Hi @nwong, actually the caching error repeated last night and this morning. This time there was no swapping but the only way to resolve the error was to restart the master (the cache error is on a seperate worker node). Before I restarted I tried option 2 to reset the cache (Option 2: Fix database inconsistencies) and there was a number of records in an inconsistence state (= the number of mics). Fixing these did not solve the caching error… only a reboot of the master node helps in my case.

The orginal error could have been precipitated by overloading the master as I started two jobs simultaneously that would use the same data. But after the error occured I tried to be gentle and just re-started one job and it continously failed until I restarted to master.

@Jason, @frozenfas,

Thanks for your swift feedback. A new patch has been created which allows for retries on timed out cache-related requests by worker nodes to the master node. This is not expected to be a complete solution to your issues, but may help us make progress in understanding the problem. Please let us know if the patch works to at least allow jobs using the cache to run to completion, even if they may take significant time.

3 Likes

Greetings,

We have installed the latest 4.2.1 patches – appreciate the work on this caching issue.

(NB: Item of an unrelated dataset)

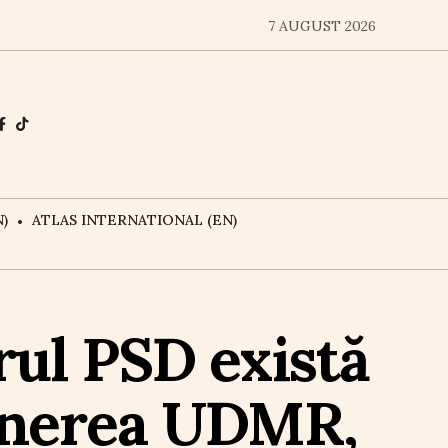
7 AUGUST 2026
)
ATLAS INTERNATIONAL (EN)
rul PSD există
ținerea UDMR,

We are still having the issue though. Cache is reporting as locked at times when it should be available and also we get timeouts.

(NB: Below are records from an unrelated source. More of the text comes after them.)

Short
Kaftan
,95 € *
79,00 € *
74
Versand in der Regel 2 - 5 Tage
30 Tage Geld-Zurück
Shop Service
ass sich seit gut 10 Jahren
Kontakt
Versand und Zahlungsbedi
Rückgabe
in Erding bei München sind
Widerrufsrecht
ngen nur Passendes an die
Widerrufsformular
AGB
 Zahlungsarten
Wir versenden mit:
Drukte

Is there any further info we can provide to help solve the issue?

I just want to follow up on @yodamoppet. Similarly, we appreciate the work on the caching issue but the issue remains. As before the only way to overcome the issue is the reboot the master node.

Please can you email us the error report of an affected job and the output of
cryosparcm snaplogs that you collect just after you observe the problem.

Thanks to all who have helped identify the issue,

We have identified some potential fixes and improvements to the cache system and are looking forward to implementing them in a future release. In the meantime as a workaround, please reset the cache if jobs get stuck when caching or fail to delete cache files on their own properly. It’s also recommended to cache smaller datasets (relative to the total ssd cache space) if possible, as we suspect it may be related.

3 Likes

Do you have any updates on the fix or possible timeline?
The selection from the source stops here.